La proposition du Parlement inclut également des protections de la vie privée basées sur des technologies telles que les preuves à divulgation nulle de connaissance. La commission a déclaré que ces outils permettraient la vérification des transactions sans révéler d'informations personnelles et que la BCE n'aurait pas accès aux données d'identification des utilisateurs.

Les législateurs ont proposé des limites sur les avoirs individuels en euros numériques afin de réduire les risques pour le système bancaire. La Commission européenne déterminerait ces plafonds après consultation de la BCE et les réviserait périodiquement.

Le projet interdit le paiement d'intérêts sur les soldes en euros numériques. Les entreprises ne pourraient détenir des euros numériques que temporairement pour encaisser les paiements entrants, généralement pour une durée n'excédant pas 24 heures. La plupart des commerçants devraient accepter cette monnaie, bien que certaines petites entreprises et opérateurs indépendants puissent bénéficier d'exemptions s'ils n'acceptent pas déjà les paiements numériques.

Les services de base, y compris l'accès au compte et les paiements, resteraient gratuits selon la proposition. Les fournisseurs de services pourraient facturer des frais réglementés pour des fonctionnalités supplémentaires, tandis que les paiements hors ligne resteraient gratuits.

La BCE vise une préparation au lancement d'ici 2029

La législation décrit un cadre de distribution incluant les banques, les fournisseurs de services de paiement, les établissements de monnaie électronique et les entreprises crypto réglementées. Les bureaux de poste pourraient également participer à la distribution de l'euro numérique dans toute la zone euro.
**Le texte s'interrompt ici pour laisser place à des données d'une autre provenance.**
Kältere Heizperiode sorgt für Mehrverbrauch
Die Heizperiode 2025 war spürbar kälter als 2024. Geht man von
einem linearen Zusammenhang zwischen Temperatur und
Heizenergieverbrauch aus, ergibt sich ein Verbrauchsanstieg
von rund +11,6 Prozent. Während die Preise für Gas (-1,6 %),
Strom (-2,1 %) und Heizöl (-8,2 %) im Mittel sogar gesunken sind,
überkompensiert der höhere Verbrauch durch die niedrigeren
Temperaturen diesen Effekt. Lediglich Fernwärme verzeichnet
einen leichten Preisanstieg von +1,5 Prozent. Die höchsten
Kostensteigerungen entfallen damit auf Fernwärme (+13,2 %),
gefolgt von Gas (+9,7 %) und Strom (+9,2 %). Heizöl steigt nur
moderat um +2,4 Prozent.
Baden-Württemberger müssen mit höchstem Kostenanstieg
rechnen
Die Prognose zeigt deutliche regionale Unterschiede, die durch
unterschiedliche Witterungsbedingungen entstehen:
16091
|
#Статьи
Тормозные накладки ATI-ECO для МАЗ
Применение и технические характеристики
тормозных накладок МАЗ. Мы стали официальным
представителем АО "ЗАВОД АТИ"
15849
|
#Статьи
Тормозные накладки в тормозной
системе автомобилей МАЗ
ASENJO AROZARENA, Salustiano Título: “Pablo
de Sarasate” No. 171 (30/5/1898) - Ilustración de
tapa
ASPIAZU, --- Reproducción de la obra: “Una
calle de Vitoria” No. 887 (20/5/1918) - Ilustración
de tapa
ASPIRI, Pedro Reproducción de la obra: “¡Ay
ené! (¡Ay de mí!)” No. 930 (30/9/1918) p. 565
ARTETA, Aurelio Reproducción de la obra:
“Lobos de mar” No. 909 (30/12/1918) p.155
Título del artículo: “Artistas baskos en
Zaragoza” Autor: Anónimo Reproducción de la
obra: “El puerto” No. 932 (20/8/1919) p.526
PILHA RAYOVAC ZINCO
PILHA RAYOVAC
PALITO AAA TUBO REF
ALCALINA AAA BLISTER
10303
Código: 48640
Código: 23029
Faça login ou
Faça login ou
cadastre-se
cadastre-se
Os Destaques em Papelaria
Avant tout lancement, la BCE doit finaliser les normes techniques, mener des programmes de test et coordonner la mise en œuvre avec les fournisseurs de services de paiement. La proposition prévoit une période de déploiement d'au moins deux ans après l'approbation législative finale.

Le vote de la commission fait suite à plusieurs années de travail préparatoire de la BCE. La banque centrale a commencé à étudier l'euro numérique en 2020 et a répété à plusieurs reprises que le projet visait à préserver l'accès à la monnaie de banque centrale dans un environnement de paiements de plus en plus numérique.
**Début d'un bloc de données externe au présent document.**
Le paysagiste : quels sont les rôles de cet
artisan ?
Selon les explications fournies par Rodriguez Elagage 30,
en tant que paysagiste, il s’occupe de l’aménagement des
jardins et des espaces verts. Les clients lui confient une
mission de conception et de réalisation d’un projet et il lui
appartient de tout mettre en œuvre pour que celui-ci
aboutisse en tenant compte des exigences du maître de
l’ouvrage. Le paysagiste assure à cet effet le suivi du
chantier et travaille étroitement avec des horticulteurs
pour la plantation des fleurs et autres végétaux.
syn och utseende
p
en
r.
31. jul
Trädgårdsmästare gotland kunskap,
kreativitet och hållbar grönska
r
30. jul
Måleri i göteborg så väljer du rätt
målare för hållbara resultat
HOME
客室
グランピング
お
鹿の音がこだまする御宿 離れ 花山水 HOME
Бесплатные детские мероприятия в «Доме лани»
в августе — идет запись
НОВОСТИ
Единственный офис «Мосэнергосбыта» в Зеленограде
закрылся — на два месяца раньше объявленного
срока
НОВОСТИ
Piero Cipollone, membre du directoire de la BCE, a déclaré aux législateurs européens plus tôt cette année que les normes techniques sont attendues en 2026, avec des tests pilotes prévus à partir de 2027. La BCE a déclaré qu'elle souhaitait être techniquement prête pour un éventuel lancement d'ici 2029 si les législateurs approuvent le cadre juridique.

L'approbation de la commission intervient également alors que les décideurs politiques européens continuent de débattre du rôle des monnaies numériques privées. Plus tôt ce mois-ci, Isabel Schnabel, membre du directoire de la BCE, a averti que les stablecoins approchant une capitalisation boursière de 300 milliards de dollars pourraient créer des risques pour la stabilité financière et renforcer la position internationale du dollar américain, car la plupart des stablecoins en circulation sont libellés en dollars.

Parallèlement, les projets du secteur privé continuent de progresser dans le cadre du règlement de l'Union européenne sur les marchés des crypto-actifs (MiCA). En mai, le consortium bancaire Qivalis s'est étendu à 37 institutions membres à travers l'Europe alors qu'il préparait un stablecoin réglementé libellé en euro, dont le lancement est prévu pour le second semestre de 2026.